The demands on database technology have been ever expanding since its introduction in the 1960’s. Today traffic on the internet requires that millions upon millions of records be stored and queried each second. Data must be highly available and quickly retrievable. These requirements put together have given rise to new forms of database technologies collectively called “NoSQL” or “Not Only SQL”. NoSQL eschews the strict guidelines that govern the creation and function of traditional relational databases. These guidelines are put aside in order to rise to the new demands of an increasingly interconnected world. The rigorous standards and data definitions of relational databases give way in order to provide the ability to rapidly
The modern RDBMS advancements are not capable of supporting unstructured information with ideal space necessity. The plan winds up plainly mind-boggling and is henceforth troublesome for designers. The requirement for unstructured information administration is so annoying with conventional RDBMS arrangements (Big data in financial services industry: Market trends, challenges, and prospects 2013 - 2018). Moreover, RDBMS turns out to be an exorbitant answer for creating light-footed web applications with direct information investigation necessities. NoSQL is developing as a proficient possibility in this situation, which connects the issues related with RDBMS innovation. The market development can credit to creative dispatches of NoSQL arrangements, and collective endeavors by NoSQL sellers and clients. The endeavors of organizations, to enhance their market offerings, are creating the request of NoSQL, as a back-end bolster (Big data in financial services industry: Market trends, challenges, and prospects 2013 - 2018). The emergence of agile software development is creating the demand for NoSQL (Big data in financial services industry: Market trends, challenges, and prospects 2013 - 2018). They offer users much more avenues to accept data in many different forms. NoSQL is adaptable as SQL but offers many more uses that can apply to many organizations.
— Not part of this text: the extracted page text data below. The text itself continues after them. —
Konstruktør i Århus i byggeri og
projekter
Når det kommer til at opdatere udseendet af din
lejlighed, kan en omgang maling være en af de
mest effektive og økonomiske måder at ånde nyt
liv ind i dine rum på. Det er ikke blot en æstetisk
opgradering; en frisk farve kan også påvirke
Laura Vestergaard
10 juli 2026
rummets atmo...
In the initial stages of evolution of databases, relational databases systems was designed as a solution to the problems of flat file databases. A relational database stores data in multiple table. This technique helped to overcome the issues like data duplication, data noise and inconsistency which ensured that the data is entered and stored only once. Later as the data grew in size, it became a challenging task to handle such a significantly large amount of data. Key features like high data velocity, data variety, data volume and data complexity are few important reasons which the traditional database systems failed to handle successfully. As a result NoSQL came into
In this paper, we will review one of the graph database (Neo4j), which the graph database is part of the emerging technology that is called NoSQL and compared it with one of the traditional relational databases (MySQL). MySQL, it is being another name for Relational Databases and it has been used for a long time period until now. However, with the emergence of Big Data there was clearly a need for more flexible databases. Facebook 's Graph Search use Neo4j, a graph database, is an application which clearly displays how relationships need to be modeled in a more efficient and sophisticated manner than using conventional relational models. In this paper, we will make a comparison between MySQL and Neo4j based on the features like ACID, replication, availability and the language that is used in both of them.